Basic Science

Oxygen’s surprisingly complex journey through your body

You breathe in about 17,000 times per day. It’s a process you rarely think about, but behind the scenes, a huge coordinated effort is playing out. Your vital organs, the gut, brain, bones, lungs, blood, and heart work together to sustain your life by delivering oxygen to tissues throughout your body. Most of our cells need oxygen because it’s one of the key ingredients of aerobic respiration. That’s the process that produces a molecule called ATP, which our cells use to power their many incredible functions.

But getting oxygen throughout our bodies is a surprisingly difficult task. Gas enters cells by diffusing in from their surroundings. And that only happens efficiently over tiny distances. So for oxygen to reach the cells within our bodies, it needs a transportation network. This is where our 20 trillion red blood cells come in. Each one contains about 270 million oxygen-binding molecules of hemoglobin, which is what gives blood its scarlet hue.

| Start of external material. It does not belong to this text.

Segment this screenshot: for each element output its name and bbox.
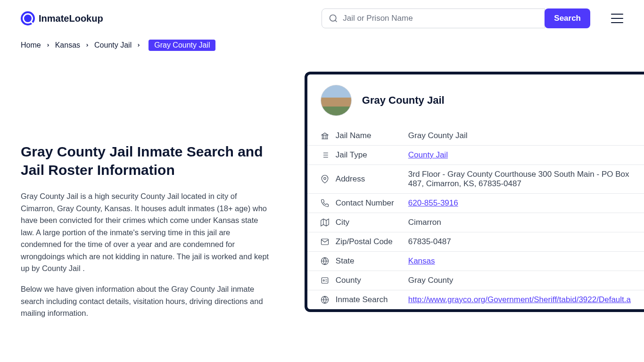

To make these cells, the body uses raw materials that become available from the food we eat. So in some ways, you could say that oxygen’s journey through the body really begins in the gut. Here, in an amazing display of mechanical and chemical digestion, food gets broken down into its smallest elements, like iron, the building block of hemoglobin. Iron is carried through the cardiovascular system to the body’s hematopoietic tissue. This tissue is the birthplace of red blood cells, and it can be found enclosed within our bone marrow cavities.

The kidneys regulate our levels of red blood cells through the release of erythropoietin, a hormone which causes marrow to increase production. Our bodies churn out roughly 2.5 million red blood cells per second, a number equivalent to the entire population of Paris, so that oxygen that makes it to the lungs will have ample transportation. But before oxygen can even reach the lungs, the brain needs to get involved. The brainstem initiates breathing by sending a message through your nervous system, all the way to muscles of the diaphragm and ribs.

This causes them to contract, thus increasing the space inside the rib cage, which allows the lungs to expand. That expansion drops your lungs internal air pressure, making air rush in. It’s tempting to think of our lungs as two big balloons, but they’re actually a lot more complicated than that. Here’s why. The red blood cells in the vessels within your lungs can only pick up oxygen molecules that are very close to them.

If our lungs were shaped like balloons, air that was not in direct contact with the balloon’s inner surface couldn’t diffuse through. Luckily, our lungs’ architecture ensures that very little oxygen is wasted. Their interior is divided into hundreds of millions of miniature balloon-like projections called alveoli that dramatically increase the contact area to somewhere around 100 square meters. The alveolar walls are made of extremely thin flat cells that are surrounded by capillaries. Together, the alveolar wall and capillaries make a two-cell thick membrane that brings blood and oxygen close enough for diffusion.

These oxygen-enriched cells are then carried from the lungs through the cardiovascular network, a massive collection of blood vessels that reaches every cell in the body. If we laid this system out end to end in a straight line, the vessels would wrap around the Earth several times. Propelling red blood cells through this extensive network requires a pretty powerful pump, and that’s where your heart comes in.

The human heart pumps an average of about 100,000 times per day, and it’s the powerhouse that ultimately gets oxygen where it needs to go, completing the body’s team effort. Just think – this entire complex system is built around the delivery of tiny molecules of oxygen. If just one part malfunctioned, so would we. Breathe in. Your gut, brain, bones, lungs, blood, and heart are continuing their incredible act of coordination that keeps you alive. Breathe out.